Çamaşırlarımızı temizlerken, çamaşır iplerine asmak yerine, artık otomatik makinelere
ve kurutuculara geçtik. İletişim kurmak için kâğıt kalemden, daktiloya ve şimdi
de word uygulamasına geçtik. Hesap yapmak için ise abaküsten, hesap makinesi ve
şimdi bilgisayara. Telefonlarımızın, zihnimiz ve bedenimiz için sağladıkları
kolaylıkların yanı sıra, hareketsiz kalma süresini arttırarak iletişimi
azaltması gibi bizleri etkilediği diğer faktörler ise tartışılır.
Fiziksel
açıdan aktif kalarak gerçekleştirdiğimiz tüm bu aktivitelerin yerini alan ve
günlük yaşamımızı kolaylaştıran teknolojik cihazları kullanmaya devam ettikçe daha
da hareketsizleşiyoruz. Günlük alışverişi bile bilgisayar başında sanal
marketlerden gerçekleştiren modern toplum için, hareketsizlik en önemli
problemlerin başında yer alıyor. Özetle günlük hayatımızın parçası olan
aktiviteleri, artık eskisi gibi fiziksel efor harcayarak yapmıyoruz. Bu durum
Avrupa Birliği tarafından önemsenerek, hareketsizliğimizi telafi etmek ve bu
konuda farkındalık yaratmak için 16-22 Eylül’de ‘Avrupa Hareketlilik Haftası’

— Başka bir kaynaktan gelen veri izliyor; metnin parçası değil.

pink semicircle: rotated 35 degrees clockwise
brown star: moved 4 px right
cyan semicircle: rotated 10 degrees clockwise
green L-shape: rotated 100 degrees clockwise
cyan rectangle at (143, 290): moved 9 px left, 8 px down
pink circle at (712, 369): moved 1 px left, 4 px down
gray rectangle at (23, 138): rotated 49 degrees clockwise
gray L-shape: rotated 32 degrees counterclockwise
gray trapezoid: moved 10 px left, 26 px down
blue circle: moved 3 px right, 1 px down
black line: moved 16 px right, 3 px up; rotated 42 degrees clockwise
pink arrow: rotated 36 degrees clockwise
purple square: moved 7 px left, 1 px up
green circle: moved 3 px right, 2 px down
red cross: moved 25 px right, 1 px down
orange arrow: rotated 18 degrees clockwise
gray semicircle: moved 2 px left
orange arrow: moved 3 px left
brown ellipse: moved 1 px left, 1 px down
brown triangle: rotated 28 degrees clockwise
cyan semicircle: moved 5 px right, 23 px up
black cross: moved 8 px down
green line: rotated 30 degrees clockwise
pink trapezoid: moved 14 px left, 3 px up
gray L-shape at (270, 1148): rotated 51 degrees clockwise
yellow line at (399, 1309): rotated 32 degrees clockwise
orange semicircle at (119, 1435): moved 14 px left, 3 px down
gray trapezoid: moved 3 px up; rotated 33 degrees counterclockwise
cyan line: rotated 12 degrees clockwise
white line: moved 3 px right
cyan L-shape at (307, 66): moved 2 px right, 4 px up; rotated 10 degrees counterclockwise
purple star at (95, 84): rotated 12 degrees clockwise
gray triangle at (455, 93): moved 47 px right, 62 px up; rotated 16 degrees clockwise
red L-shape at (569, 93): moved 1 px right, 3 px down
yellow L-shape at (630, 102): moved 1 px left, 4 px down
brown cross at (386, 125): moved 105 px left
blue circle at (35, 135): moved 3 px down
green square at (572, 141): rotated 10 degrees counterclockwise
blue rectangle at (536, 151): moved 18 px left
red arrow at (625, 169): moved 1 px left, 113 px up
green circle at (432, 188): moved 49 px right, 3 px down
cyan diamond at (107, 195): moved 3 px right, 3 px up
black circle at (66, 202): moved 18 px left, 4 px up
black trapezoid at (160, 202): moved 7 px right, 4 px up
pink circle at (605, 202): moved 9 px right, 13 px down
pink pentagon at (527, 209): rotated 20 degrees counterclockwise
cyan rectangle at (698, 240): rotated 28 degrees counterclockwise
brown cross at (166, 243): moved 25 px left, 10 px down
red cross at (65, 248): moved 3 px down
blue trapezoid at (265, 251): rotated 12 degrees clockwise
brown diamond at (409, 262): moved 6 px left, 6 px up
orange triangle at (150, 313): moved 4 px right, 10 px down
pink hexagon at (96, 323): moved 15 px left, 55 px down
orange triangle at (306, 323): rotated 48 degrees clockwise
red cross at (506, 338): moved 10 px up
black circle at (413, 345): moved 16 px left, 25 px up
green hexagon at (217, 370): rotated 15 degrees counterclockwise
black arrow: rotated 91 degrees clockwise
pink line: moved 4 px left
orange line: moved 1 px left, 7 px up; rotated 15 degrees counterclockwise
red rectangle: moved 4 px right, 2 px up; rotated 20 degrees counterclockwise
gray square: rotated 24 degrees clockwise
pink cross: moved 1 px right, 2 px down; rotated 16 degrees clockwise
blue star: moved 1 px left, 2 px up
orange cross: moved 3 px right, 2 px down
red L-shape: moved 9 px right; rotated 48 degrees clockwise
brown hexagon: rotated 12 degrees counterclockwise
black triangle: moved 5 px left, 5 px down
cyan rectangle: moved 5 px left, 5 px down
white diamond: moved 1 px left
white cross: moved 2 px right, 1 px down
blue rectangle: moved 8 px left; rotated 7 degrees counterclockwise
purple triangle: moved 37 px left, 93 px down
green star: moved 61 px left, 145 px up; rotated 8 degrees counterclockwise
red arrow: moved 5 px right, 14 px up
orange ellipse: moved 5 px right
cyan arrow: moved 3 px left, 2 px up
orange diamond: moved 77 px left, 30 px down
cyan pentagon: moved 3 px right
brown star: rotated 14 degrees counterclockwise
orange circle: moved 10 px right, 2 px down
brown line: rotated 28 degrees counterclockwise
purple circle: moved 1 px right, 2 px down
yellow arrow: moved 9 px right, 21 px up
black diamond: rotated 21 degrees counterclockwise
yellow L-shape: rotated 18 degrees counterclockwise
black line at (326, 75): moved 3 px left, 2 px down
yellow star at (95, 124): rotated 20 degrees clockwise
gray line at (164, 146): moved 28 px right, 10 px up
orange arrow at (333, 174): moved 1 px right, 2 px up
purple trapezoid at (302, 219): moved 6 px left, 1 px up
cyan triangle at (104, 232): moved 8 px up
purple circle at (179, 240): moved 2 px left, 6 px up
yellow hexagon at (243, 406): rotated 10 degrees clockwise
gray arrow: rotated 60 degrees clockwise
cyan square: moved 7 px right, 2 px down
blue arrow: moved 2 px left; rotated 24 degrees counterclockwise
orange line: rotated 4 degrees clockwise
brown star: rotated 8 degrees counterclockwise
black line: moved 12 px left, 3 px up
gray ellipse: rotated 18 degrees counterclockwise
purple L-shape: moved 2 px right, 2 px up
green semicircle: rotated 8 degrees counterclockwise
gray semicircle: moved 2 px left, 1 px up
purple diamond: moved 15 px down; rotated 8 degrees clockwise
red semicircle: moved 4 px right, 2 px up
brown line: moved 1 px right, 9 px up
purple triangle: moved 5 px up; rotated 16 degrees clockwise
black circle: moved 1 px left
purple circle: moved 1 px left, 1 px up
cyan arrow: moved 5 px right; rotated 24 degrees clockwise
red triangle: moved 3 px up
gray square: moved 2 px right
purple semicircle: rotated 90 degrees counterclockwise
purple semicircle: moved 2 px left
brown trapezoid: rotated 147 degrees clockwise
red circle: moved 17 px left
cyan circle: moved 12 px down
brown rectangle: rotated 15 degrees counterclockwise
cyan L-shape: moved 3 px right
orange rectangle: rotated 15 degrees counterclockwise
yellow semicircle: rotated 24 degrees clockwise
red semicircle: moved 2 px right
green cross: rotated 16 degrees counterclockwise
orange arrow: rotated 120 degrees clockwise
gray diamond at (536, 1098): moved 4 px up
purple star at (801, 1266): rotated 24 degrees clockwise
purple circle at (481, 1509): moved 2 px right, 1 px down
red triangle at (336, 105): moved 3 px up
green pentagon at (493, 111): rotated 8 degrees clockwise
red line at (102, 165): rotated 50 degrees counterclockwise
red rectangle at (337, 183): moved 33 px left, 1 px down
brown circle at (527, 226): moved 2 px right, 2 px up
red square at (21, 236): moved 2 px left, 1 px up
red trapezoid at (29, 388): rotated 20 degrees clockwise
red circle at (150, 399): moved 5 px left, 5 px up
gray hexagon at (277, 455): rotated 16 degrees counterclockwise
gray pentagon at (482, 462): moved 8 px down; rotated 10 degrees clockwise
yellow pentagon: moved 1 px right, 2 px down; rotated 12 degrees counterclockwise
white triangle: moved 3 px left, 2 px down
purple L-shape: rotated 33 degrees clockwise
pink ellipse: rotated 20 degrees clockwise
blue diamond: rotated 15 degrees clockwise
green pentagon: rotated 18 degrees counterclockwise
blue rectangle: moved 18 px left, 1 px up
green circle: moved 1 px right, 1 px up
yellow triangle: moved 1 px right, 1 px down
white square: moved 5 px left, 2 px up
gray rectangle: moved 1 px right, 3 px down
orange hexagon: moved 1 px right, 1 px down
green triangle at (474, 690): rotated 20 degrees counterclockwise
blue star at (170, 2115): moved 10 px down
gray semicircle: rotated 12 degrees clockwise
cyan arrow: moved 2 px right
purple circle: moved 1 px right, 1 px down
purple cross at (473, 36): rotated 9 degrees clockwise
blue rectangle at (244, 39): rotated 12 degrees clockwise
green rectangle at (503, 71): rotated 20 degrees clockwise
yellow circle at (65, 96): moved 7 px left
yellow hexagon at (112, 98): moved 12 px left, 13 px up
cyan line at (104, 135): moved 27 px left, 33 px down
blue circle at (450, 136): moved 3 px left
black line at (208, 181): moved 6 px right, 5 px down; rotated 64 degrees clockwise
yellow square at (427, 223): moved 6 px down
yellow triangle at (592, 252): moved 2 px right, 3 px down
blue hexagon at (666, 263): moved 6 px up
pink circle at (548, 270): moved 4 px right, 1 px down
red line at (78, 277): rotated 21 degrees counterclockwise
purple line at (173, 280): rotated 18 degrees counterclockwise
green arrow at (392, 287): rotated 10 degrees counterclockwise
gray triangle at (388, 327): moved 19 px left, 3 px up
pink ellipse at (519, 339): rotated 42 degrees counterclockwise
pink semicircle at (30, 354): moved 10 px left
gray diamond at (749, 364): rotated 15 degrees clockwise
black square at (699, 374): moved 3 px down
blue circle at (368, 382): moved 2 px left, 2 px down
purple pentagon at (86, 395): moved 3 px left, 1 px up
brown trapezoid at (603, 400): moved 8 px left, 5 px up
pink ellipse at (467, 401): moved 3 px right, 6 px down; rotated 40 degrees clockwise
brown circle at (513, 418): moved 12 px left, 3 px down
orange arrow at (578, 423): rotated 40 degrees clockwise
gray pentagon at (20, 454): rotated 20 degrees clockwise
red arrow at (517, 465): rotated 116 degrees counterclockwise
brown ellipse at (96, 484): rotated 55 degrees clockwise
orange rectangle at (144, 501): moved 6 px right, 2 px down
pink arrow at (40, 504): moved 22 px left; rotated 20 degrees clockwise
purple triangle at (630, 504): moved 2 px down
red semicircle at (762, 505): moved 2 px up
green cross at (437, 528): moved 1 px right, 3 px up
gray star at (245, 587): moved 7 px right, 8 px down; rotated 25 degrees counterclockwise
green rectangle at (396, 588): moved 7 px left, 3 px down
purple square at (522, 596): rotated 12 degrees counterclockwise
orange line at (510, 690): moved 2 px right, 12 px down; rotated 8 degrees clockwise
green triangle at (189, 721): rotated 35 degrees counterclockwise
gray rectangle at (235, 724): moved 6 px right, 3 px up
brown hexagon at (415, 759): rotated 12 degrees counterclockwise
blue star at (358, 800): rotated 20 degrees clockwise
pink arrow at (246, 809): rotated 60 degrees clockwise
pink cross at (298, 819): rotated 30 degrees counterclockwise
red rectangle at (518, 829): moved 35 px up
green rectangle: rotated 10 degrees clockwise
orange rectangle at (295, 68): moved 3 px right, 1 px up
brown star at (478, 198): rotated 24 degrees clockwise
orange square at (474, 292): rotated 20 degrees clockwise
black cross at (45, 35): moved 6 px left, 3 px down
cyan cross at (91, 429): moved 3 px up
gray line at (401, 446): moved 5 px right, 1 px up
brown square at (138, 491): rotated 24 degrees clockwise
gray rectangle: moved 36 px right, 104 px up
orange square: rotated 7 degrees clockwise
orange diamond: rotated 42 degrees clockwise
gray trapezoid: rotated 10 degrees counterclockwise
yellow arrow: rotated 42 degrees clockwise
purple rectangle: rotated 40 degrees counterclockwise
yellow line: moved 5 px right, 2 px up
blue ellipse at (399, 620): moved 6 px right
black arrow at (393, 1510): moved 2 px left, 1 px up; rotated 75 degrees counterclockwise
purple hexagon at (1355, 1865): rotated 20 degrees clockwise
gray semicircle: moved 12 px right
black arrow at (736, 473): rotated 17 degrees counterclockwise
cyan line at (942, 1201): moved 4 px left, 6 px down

olarak kararlaştırılmıştır.”
NE
YAPILMALI?
Bu
haftada gerçek bir farkındalık yaratmak ve bu konuya dikkat çekmek için tüm
sosyal kurumlar, sağlık kuruluşları, belediyeler, üniversiteler ve okullara
çeşitli görevler düştüğüne dikkat çeken Adıgüzel, “Çünkü Büyük Önderimiz
Mustafa Kemal Atatürk’ün de önemle altını çizdiği gibi; Sporda başarılı olmak
için bütün milletçe sporun niteliği ve değerini anlamış olmak, ona kalpten
sevgiyle bağlanmak ve onu vatani görev saymak gerekir” diye konuştu.
Geçmişte
bulaşıcı hastalıklardan dolayı ölüm oranları fazlayken, günümüzde ölümlerin
büyük oranı, tercih ettiğimiz yaşam tarzı ile ilgili olduğunu vurgulayan Adıgüzel,
sözlerini şöyle sürdürdü:
“Bugün
hareket etmeden, her şeye hızlıca ulaşılabilme ve aynı zamanda da uzun yaşama
konusunda çok istekliyiz. Ancak bu yaşam tarzıyla ne yazık ki kronik
dejeneratif hastalıkların sayısını arttırıyoruz. Ayrıca son yıllarda kanser ve
kalp rahatsızlıkları tek bir nedenden kaynaklanmıyor. Bu rahatsızlıklar risk
faktörlerinin çoğunun bulunduğu yerde ortaya çıkıyor.
Bizim
bu risk faktörlerinin etkisini azaltmada ne gibi bir rolümüz olabilir? Fiziksel
olarak aktif kalmanın bunlarla bir ilgisi olabilir mi? Hareketsiz yaşamın,
koroner kalp rahatsızlığı ve hipertansiyon gibi kalp damar hastalıkları,
Diyabetis Mellitus (DM), kas-iskelet sistemi problemleri, osteoartirit,
osteoporoz, depresyon, kaygı ve duygu durum değişimleri gibi psikolojik
rahatsızlıklara yol açtığını biliyor muyuz? Bunların dışında astım, bronşit ve
anfizemi de içeren akciğer hastalıkları, meme, kolon, akciğer ve prostat gibi
kanser türleri, metabolik bozukluklar ve obezite görülme sıklığında fiziksel aktivitenin
rol oynadığını biliyor muyuz?”
Günümüzde
düzenli fiziksel aktivite ve beslenmenin bu tür hastalıkların ertelenmesinde
önemli roller bulunduğunu gösteren çok sayıda çalışma var. Yapılan çalışmalarda
fiziksel olarak inaktif olan insanların, bu hastalığa daha fazla yakalanma
risklerinin olduğu gösterilmiştir. Oysa fiziksel inaktivite, kardiyovasküler
hastalıklar için değiştirilebilir bir risk faktörüdür.”
Tüm
dünyada birçok yetişkin ve çocuğun, sağlığını korumak için yetersiz egzersiz
yaptığını, Dünya Sağlık Örgütü’nün dünya nüfusunun sadece yüzde 40'ının
önerilen günlük minimum fiziksel aktiviteyi karşıladığını belirttiğini anlatan
Adıgüzel, sözlerini şöyle tamamladı:
“Dünya
Sağlık Örgütü, sağlıklı bir yaşamın sürdürülmesi için günde en az 10 bin adım atılmasını öneriyor.
Fiziksel inaktivite ve ilişkili sağlık sorunları insanlık için büyüyen bir
tehdit oluşturmaktadır. Konunun toplum sağlığı açısından önemi de göz önüne
alındığında sağlıklı yaşam davranışlarından biri olan fiziksel aktivitelere
toplu katılım yaparak bir yerden başlamalıyız. Çünkü spora ayırdığımız zamanı
sağlığımızdan geri kazanırız. Dolayısıyla spor, bir yerden başlamalı ve
sonrasında da bir toplumun yaşam biçimini oluşturmalıdır.”